LO SCOPPIETTITO ansimante di un motore interrompe lo sfogo di Irina. Un
vecchio e scassatissimo camioncino entra nel cortile facendo lo slalom
tra carcasse di auto bruciate, mucchi di immondizia e cumuli di macerie.
Come attratti da un richiamo altri gruppi di donne escono dalle
palazzine semi distrutte con in mano sporte di bottiglie e tanichette di
plastica. Il camioncino si ferma. Sullo sportello , dipinti a mano, una
stella rossa e il simbolo della pace. Il conducente è ancor più vecchio
del mezzo. Magro, il viso incorniciato da una folta barba bianca, sul
capo una consunta bustina dell’armata rossa della seconda guerra
mondiale. Saluta le donne con un sorriso e le aiuta a riempire bottiglie
e taniche di acqua potabile dalla cisterna di plastica montata sul
cassone del camion. La prima linea del fronte si trova
poco al di là di queste palazzine. Una donna che spinge un passeggino
con un bambino piccolo attraversa la strada spezzata ad una cinquantina
di metri da una trincea protetta da tronchi d’albero, sacchetti di
sabbia e da una garitta di travi di legno dalla quale spunta la canna di
una mitragliatrice pesante. E’ questo l’avamposto più avanzato della
difesa di Pervomaisk presidiato dall’armata cosacca. Riparato dietro le
mura di una casa distrutta c’è un gazebo di plastica. Sotto, in un
barile arrugginito, brucia un po’ di legna. E’ il turno di Roman di
scaldarsi. Stende le mani intirizzite dal freddo sul braciere di fortuna
godendosi un po’ di tepore e di silenzio. “Tre giorni che c’è
silenzio…” ci dice abbozzando un sorriso tra la barba rada e biondiccia
che gli copre le guance… “Dopo trentadue giorni nei quali siamo stati incessantemente sotto il fuoco dell’artiglieria.”

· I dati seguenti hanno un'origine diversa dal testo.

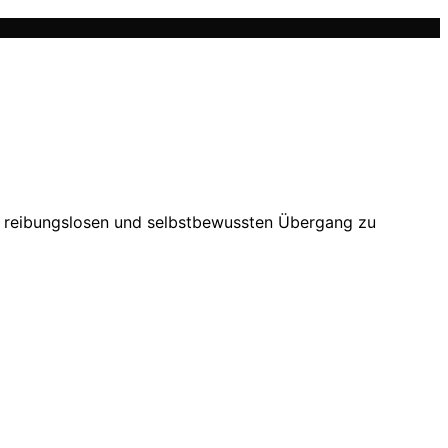
nen reibungslosen und selbstbewussten Übergang zu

Roman ha 28 anni. Ne dimostra meno, nonostante le occhiaie di
stanchezza impresse sul volto,la mimetica che indossa e il Kalashnikov a
tracolla. Non sa per quanto ancora ci sarà silenzio e non sa quanto
ancora durerà questa guerra. “Vogliamo la pace ma sul nostro pezzo di
terra. Riunirsi all’Ucraina non è più possibile. L’esercito di Kiev ha
sparato sul proprio popolo. Non ci resta che resistere fino in fondo”.
Ed è proprio della Resistenza che parla Roman. “Contro i nazisti di
là…”. Indica con il braccio la linea del fronte. “… Di là c’è
anche il battaglione Azov della Guardia Nazionale Ucraina. Hanno la
svastica sulla uniforme. Come è possibile che l’Europa li sostenga?”.
AZOV, AIDAR, DONBASS-DNEPR, DNEPR UNO, DNEPR DUE, sono i battaglioni
composti da volontari di estrema destra integrati nelle forze regolari
ucraine e finanziati, al pari del gruppo neo fascista Pravij Sektor,
dall’oligarca Igor Kolomoisky, Il ricchissimo e potente governatore
della regione di Dnepropetrovsk che oltre a quello ucraino ha anche
passaporto cipriota ed israeliano. Sorride di nuovo Roman mentre ci
saluta alzando il pugno . “No pasaran!”. Il saluto dei
repubblicani della guerra di Spagna qui tra i cosacchi ha trovato nuova
vita e purtroppo riacquistato senso ed è divenuto comune. “No
pasaran!” ripete Roman come volesse rassicurare anche noi. “LIUDJ”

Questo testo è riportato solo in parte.